Concept

Saint Basil's Cathedral

Summary
The Cathedral of Vasily the Blessed (Sobór Vasíliya Blazhénnogo), commonly known as Saint Basil's Cathedral, is an Orthodox church in Red Square of Moscow, and is one of the most popular cultural symbols of Russia. The building, now a museum, is officially known as the Cathedral of the Intercession of the Most Holy Theotokos on the Moat, or Pokrovsky Cathedral. It was built from 1555 to 1561 on orders from Ivan the Terrible and commemorates the capture of Kazan and Astrakhan.
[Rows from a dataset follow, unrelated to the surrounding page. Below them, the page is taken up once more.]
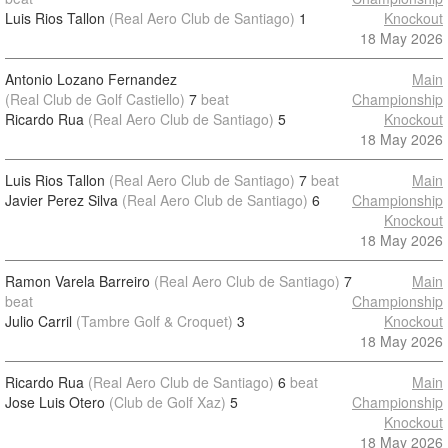
Luis Rios Tallon
(Real Aero Club de Santiago)
1
Knockout
18 May 2026
Antonio Lozano Fernandez
Main
(Real Club de Golf Castiello)
7
beat
Championship
Ricardo Rua
(Real Aero Club de Santiago)
5
Knockout
18 May 2026
Luis Rios Tallon
(Real Aero Club de Santiago)
7
beat
Main
Javier Perez Silva
(Real Aero Club de Santiago)
6
Championship
Knockout
18 May 2026
Ramon Varela Barreiro
(Real Aero Club de Santiago)
7
Main
beat
Championship
Julio Carril
(Tambre Golf & Croquet)
3
Knockout
18 May 2026
Ricardo Rua
(Real Aero Club de Santiago)
6
beat
Main
Jose Luis Otero
(Club de Golf Xaz)
5
Championship
Knockout
18 May 2026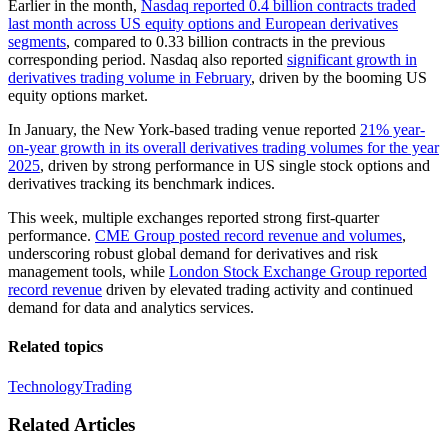
Earlier in the month,
Nasdaq reported 0.4 billion contracts traded
last month across US equity options and European derivatives
segments
, compared to 0.33 billion contracts in the previous
corresponding period. Nasdaq also reported
significant growth in
derivatives trading volume in February
, driven by the booming US
equity options market.
In January, the New York-based trading venue reported
21% year-
on-year growth in its overall derivatives trading volumes for the year
2025
, driven by strong performance in US single stock options and
derivatives tracking its benchmark indices.
This week, multiple exchanges reported strong first-quarter
performance.
CME Group posted record revenue and volumes
,
underscoring robust global demand for derivatives and risk
management tools, while
London Stock Exchange Group reported
record revenue
driven by elevated trading activity and continued
demand for data and analytics services.
Related topics
Technology
Trading
Related Articles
It was the city's tallest building until the completion of the Ivan the Great Bell Tower in 1600. The original building, known as Trinity Church and later Trinity Cathedral, contained eight chapels arranged around a ninth, central chapel dedicated to the Intercession; a tenth chapel was erected in 1588 over the grave of the venerated local saint Vasily (Basil). In the 16th and 17th centuries, because it was perceived as the earthly symbol of the Heavenly City, like all churches in Byzantine Christianity, the church was popularly known as the "Jerusalem" and served as an allegory of the Jerusalem Temple in the annual Palm Sunday parade attended by the Patriarch of Moscow and the Tsar. The cathedral has nine domes (each one corresponding to a different church) and is shaped like the flame of a bonfire rising into the sky. Dmitry Shvidkovsky, in his book Russian Architecture and the West, states that "it is like no other Russian building. Nothing similar can be found in the entire millennium of Byzantine tradition from the fifth to the fifteenth century ... a strangeness that astonishes by its unexpectedness, complexity and dazzling interleaving of the manifold details of its design." The cathedral foreshadowed the climax of Russian national architecture in the 17th century. As part of the program of state atheism, the church was confiscated from the Russian Orthodox community as part of the Soviet Union's antireligious campaigns and has operated as a division of the State Historical Museum since 1928.